Now, to the point of this attempt at clarification: what is to be done by teachers so as to read sacred scripture with their undergraduate students in a secular setting, without imposition either of dogma on them or deconsecration on the text?4
In institutions, be they sectarian or secular, that have holistically conceived programs of instruction—examples of each are Zaytuna College and St. John’s College—it would be possible to prepare these readings by a careful, text-based discussion of the problem of prophetic authority, as is indeed done at Zaytuna. But certain pedagogic commitments prevent this at my own secular college, St. John’s. We value our students’ innocently immediate relation to books, what might be called their original, we hope indefeasible, naivety.

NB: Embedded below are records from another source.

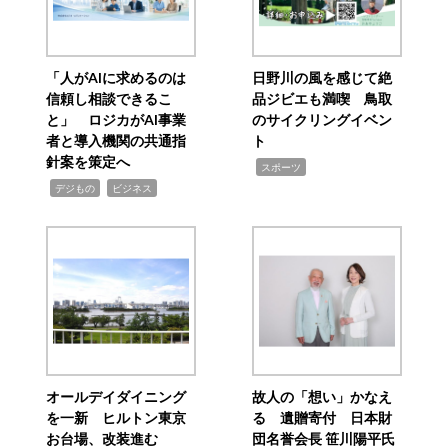
「人がAIに求めるのは
日野川の風を感じて絶
信頼し相談できるこ
品ジビエも満喫 鳥取
と」 ロジカがAI事業
のサイクリングイベン
者と導入機関の共通指
ト
針案を策定へ
,
スポーツ
,
,
デジもの
ビジネス
オールデイダイニング
故人の「想い」かなえ
を一新 ヒルトン東京
る 遺贈寄付 日本財
お台場、改装進む
団名誉会長 笹川陽平氏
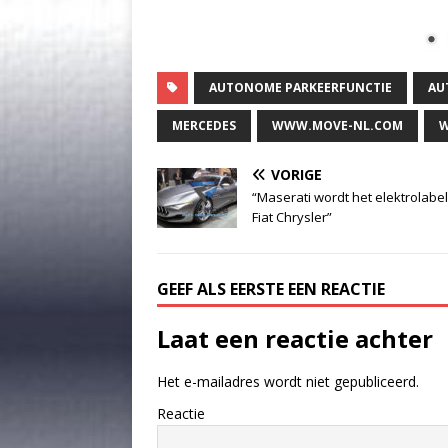
AUTONOME PARKEERFUNCTIE
AU
MERCEDES
WWW.MOVE-NL.COM
W
VORIGE
“Maserati wordt het elektrolabe
Fiat Chrysler”
GEEF ALS EERSTE EEN REACTIE
Laat een reactie achter
Het e-mailadres wordt niet gepubliceerd.
Reactie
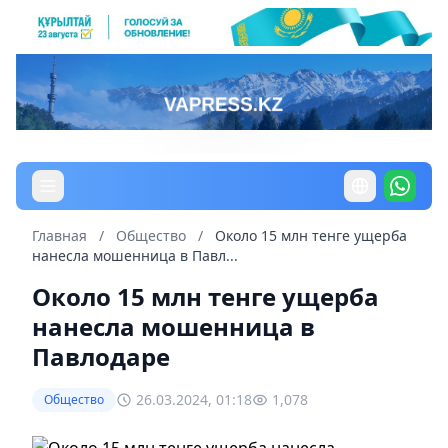
Главная
/
Общество
/
Около 15 млн тенге ущерба
нанесла мошенница в Павл...
Около 15 млн тенге ущерба
нанесла мошенница в
Павлодаре
26.03.2024, 01:18
1,078
Общество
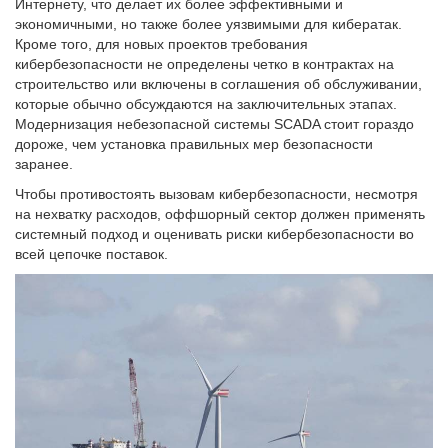
Интернету, что делает их более эффективными и
экономичными, но также более уязвимыми для кибератак.
Кроме того, для новых проектов требования
кибербезопасности не определены четко в контрактах на
строительство или включены в соглашения об обслуживании,
которые обычно обсуждаются на заключительных этапах.
Модернизация небезопасной системы SCADA стоит гораздо
дороже, чем установка правильных мер безопасности
заранее.
Чтобы противостоять вызовам кибербезопасности, несмотря
на нехватку расходов, оффшорный сектор должен применять
системный подход и оценивать риски кибербезопасности во
всей цепочке поставок.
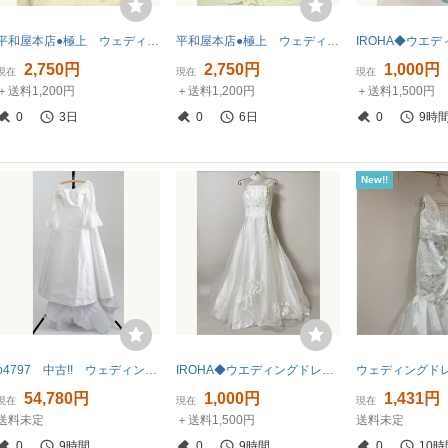
平和屋本店●極上 ウェディングドレス 婚礼 結婚式 披露宴 花嫁 刺繍 ビーズ 逸品 DZAA12395kh6
平和屋本店●極上 ウェディングドレス 婚礼 結婚式 披露宴 花嫁 演奏会 発表会 レース ビーズ チュール 逸品 DZAA12372kh6
2,750円
2,750円
1,000円
現在
現在
現在
＋送料1,200円
＋送料1,200円
＋送料1,500円
0
3日
0
6日
0
9時
New!!
p4797 中古!! ウェディングドレス １３T
IROHA◆ウエディングドレス◆【tc8106】 結婚式【白】【リサイクル】※※同梱不可
54,780円
1,000円
1,431円
現在
現在
現在
送料未定
＋送料1,500円
送料未定
0
9時間
0
9時間
0
10時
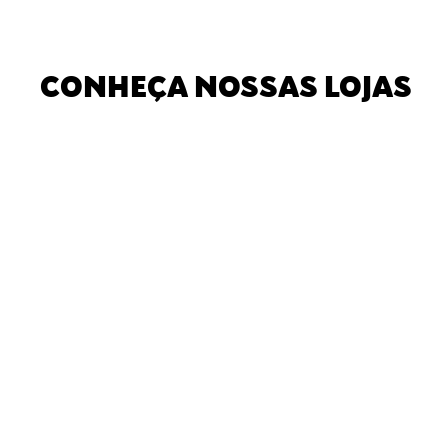
CONHEÇA NOSSAS LOJAS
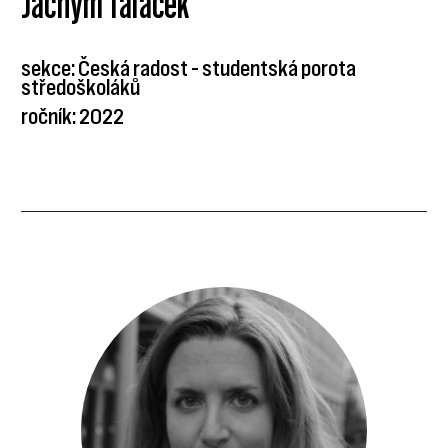
Jáchym Taláček
sekce: Česká radost – studentská porota
středoškoláků
ročník: 2022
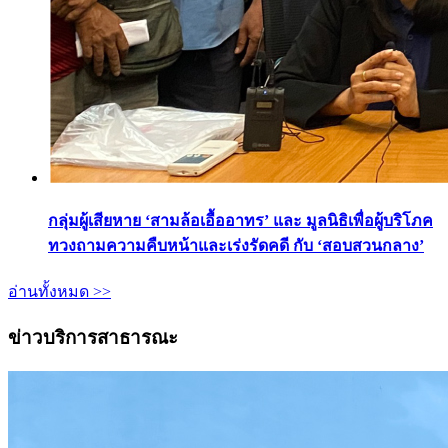
กลุ่มผู้เสียหาย ‘สามล้อเอื้ออาทร’ และ มูลนิธิเพื่อผู้บริโภค
ทวงถามความคืบหน้าและเร่งรัดคดี กับ ‘สอบสวนกลาง’
อ่านทั้งหมด >>
ข่าวบริการสาธารณะ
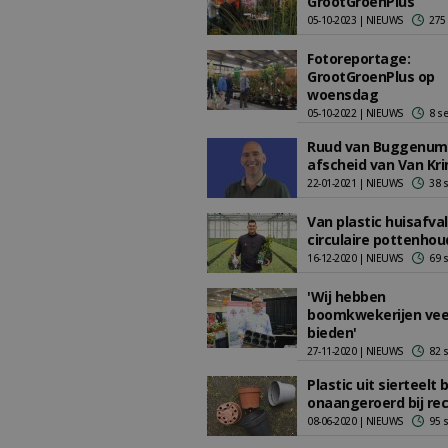
GrootGroenPlus
05-10-2023 | NIEUWS
275
Fotoreportage:
GrootGroenPlus op
woensdag
05-10-2022 | NIEUWS
8 s
Ruud van Buggenum
afscheid van Van Kr
22-01-2021 | NIEUWS
38 
Van plastic huisafva
circulaire pottenhou
16-12-2020 | NIEUWS
69 
'Wij hebben
boomkwekerijen vee
bieden'
27-11-2020 | NIEUWS
82 
Plastic uit sierteelt b
onaangeroerd bij rec
08-06-2020 | NIEUWS
95 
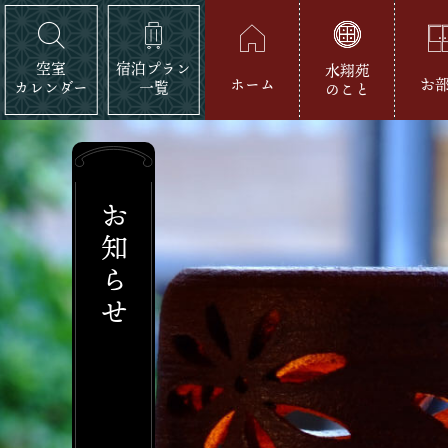
空室
宿泊プラン
水翔苑
ホーム
お
カレンダー
一覧
のこと
お知らせ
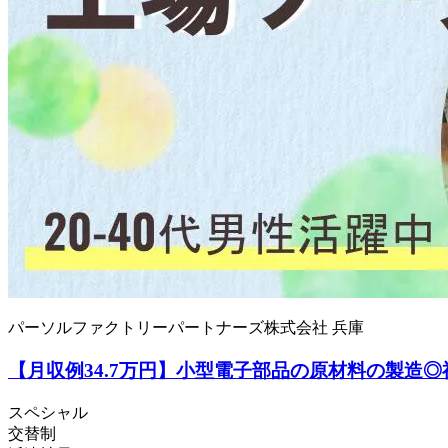
パーソルファクトリーパートナーズ株式会社 兵庫
【月収例34.7万円】小型電子部品の原材料の製造◎祝金
スペシャル
交替制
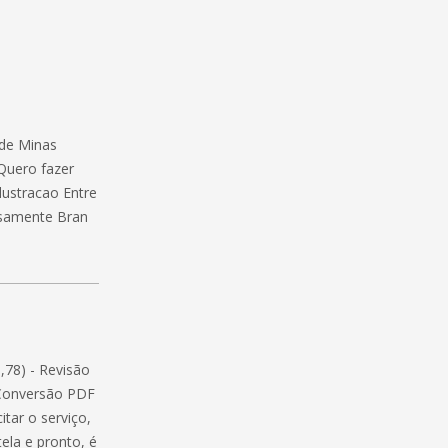
 de Minas
Quero fazer
ilustracao Entre
osamente Bran
,78) - Revisão
 Conversão PDF
itar o serviço,
ela e pronto, é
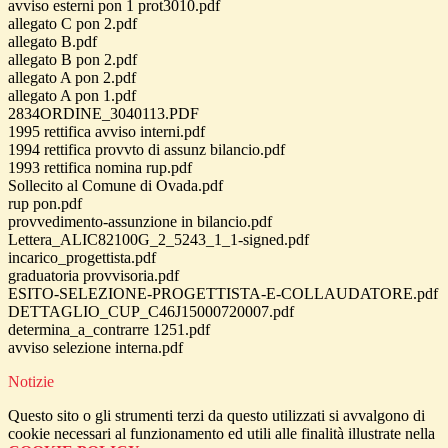
avviso esterni pon 1 prot3010.pdf
allegato C pon 2.pdf
allegato B.pdf
allegato B pon 2.pdf
allegato A pon 2.pdf
allegato A pon 1.pdf
2834ORDINE_3040113.PDF
1995 rettifica avviso interni.pdf
1994 rettifica provvto di assunz bilancio.pdf
1993 rettifica nomina rup.pdf
Sollecito al Comune di Ovada.pdf
rup pon.pdf
provvedimento-assunzione in bilancio.pdf
Lettera_ALIC82100G_2_5243_1_1-signed.pdf
incarico_progettista.pdf
graduatoria provvisoria.pdf
ESITO-SELEZIONE-PROGETTISTA-E-COLLAUDATORE.pdf
DETTAGLIO_CUP_C46J15000720007.pdf
determina_a_contrarre 1251.pdf
avviso selezione interna.pdf
Notizie
Questo sito o gli strumenti terzi da questo utilizzati si avvalgono di
cookie necessari al funzionamento ed utili alle finalità illustrate nella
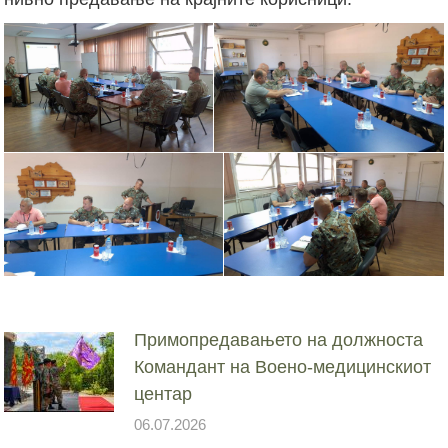
Примопредавањето на должноста
Командант на Воено-медицинскиот
центар
06.07.2026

It makes each of the great books a novel adventure, never subject to learned canons of interpretation, though always to be read in the light of personal experience and sometimes with reference to preceding books. Four academic years are a short time to confirm or revise the teachings of our upbringing, and so we decline to spend even a fraction of those thirty-six months on a somewhat dubious intervention between book and reader.
How, then, can we incite in our students a position, or at least an approach—a way that might serve also in the even less leisurely and more professionally led classrooms of the ordinary elective-driven curriculum—to works that present themselves, or have been presented to readers, as sacred?
Here is my suggestion: have recourse to one of our most remarkable capacities. Its terrific power is explained neither by the therapeutic approach of analytic psychology, which regards the human being as essentially in need of a physician, nor by neuroscientific laboratory science, which postulates an explanation of humanity as emerging from matter and its motions. This is our power of at once being and not being in a certain condition. It gives us a way to do justice both to self-avowed fictions and to other people’s truths.